Pictures do not belong in the copy; print every entry exactly as it stands.

———

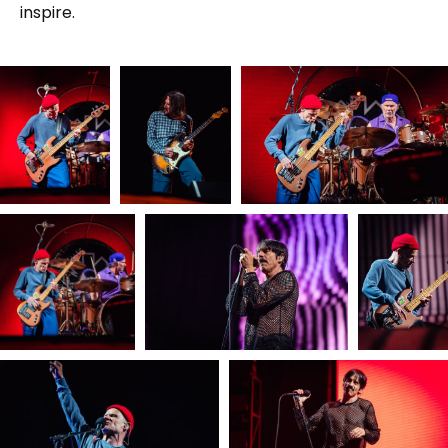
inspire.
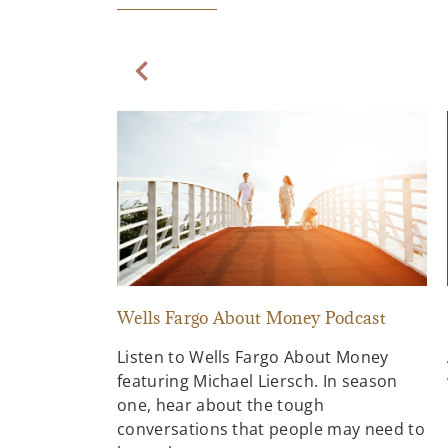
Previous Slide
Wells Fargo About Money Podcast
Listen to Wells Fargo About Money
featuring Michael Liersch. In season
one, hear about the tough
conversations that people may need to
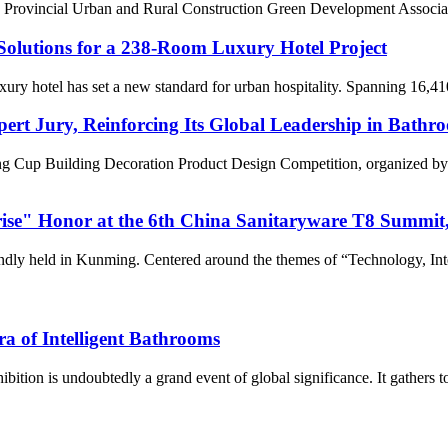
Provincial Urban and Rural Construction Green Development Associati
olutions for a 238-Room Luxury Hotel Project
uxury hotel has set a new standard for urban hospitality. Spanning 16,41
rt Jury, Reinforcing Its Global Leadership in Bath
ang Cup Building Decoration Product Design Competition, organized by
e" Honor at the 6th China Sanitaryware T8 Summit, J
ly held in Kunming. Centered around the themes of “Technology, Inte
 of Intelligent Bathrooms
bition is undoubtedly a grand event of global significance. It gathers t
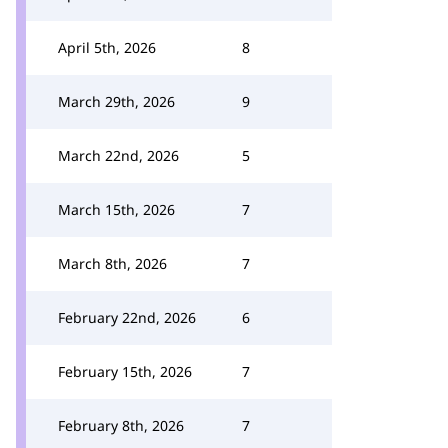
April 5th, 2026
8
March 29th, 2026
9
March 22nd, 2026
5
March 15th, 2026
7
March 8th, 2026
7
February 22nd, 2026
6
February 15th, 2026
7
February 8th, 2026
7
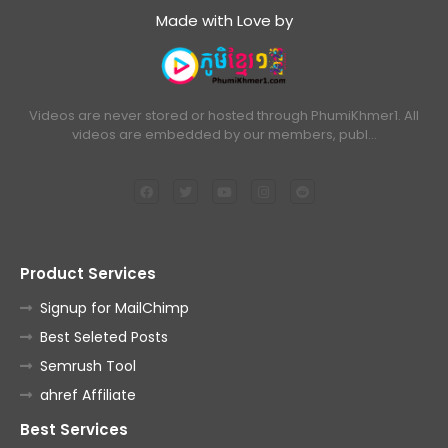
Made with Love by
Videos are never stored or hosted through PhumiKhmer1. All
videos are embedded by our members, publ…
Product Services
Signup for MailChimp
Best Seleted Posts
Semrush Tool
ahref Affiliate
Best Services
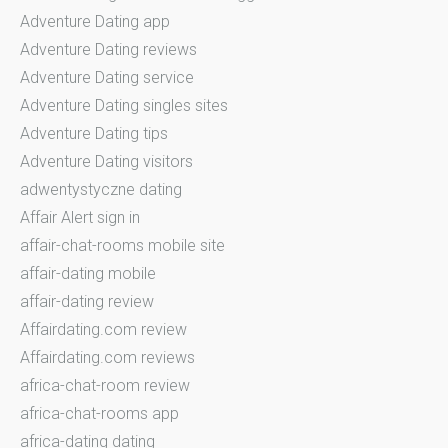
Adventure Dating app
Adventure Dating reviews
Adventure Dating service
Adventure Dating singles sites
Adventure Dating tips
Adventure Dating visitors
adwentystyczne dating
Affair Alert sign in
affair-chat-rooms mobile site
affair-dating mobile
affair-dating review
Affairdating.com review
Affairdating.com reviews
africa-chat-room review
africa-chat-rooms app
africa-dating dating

———

> _OUTPUT OF THE EXERCISE_:
inspire.
Previous Slide
Wells Fargo About Money Podcast
Listen to Wells Fargo About Money
featuring Michael Liersch. In season
one, hear about the tough
conversations that people may need to
Provincial Urban and Rural Construction Green Development Associati
olutions for a 238-Room Luxury Hotel Project
uxury hotel has set a new standard for urban hospitality. Spanning 16,41
rt Jury, Reinforcing Its Global Leadership in Bath
ang Cup Building Decoration Product Design Competition, organized by
e" Honor at the 6th China Sanitaryware T8 Summit, J
ly held in Kunming. Centered around the themes of “Technology, Inte
 of Intelligent Bathrooms
bition is undoubtedly a grand event of global significance. It gathers t
April 5th, 2026
8
March 29th, 2026
9
March 22nd, 2026
5
March 15th, 2026
7
March 8th, 2026
7
February 22nd, 2026
6
February 15th, 2026
7
February 8th, 2026
7
Made with Love by
Videos are never stored or hosted through PhumiKhmer1. All
videos are embedded by our members, publ…
Product Services
Signup for MailChimp
Best Seleted Posts
Semrush Tool
ahref Affiliate
Best Services
Adventure Dating app
Adventure Dating reviews
Adventure Dating service
Adventure Dating singles sites
Adventure Dating tips
Adventure Dating visitors
adwentystyczne dating
Affair Alert sign in
affair-chat-rooms mobile site
affair-dating mobile
affair-dating review
Affairdating.com review
Affairdating.com reviews
africa-chat-room review
africa-chat-rooms app
africa-dating dating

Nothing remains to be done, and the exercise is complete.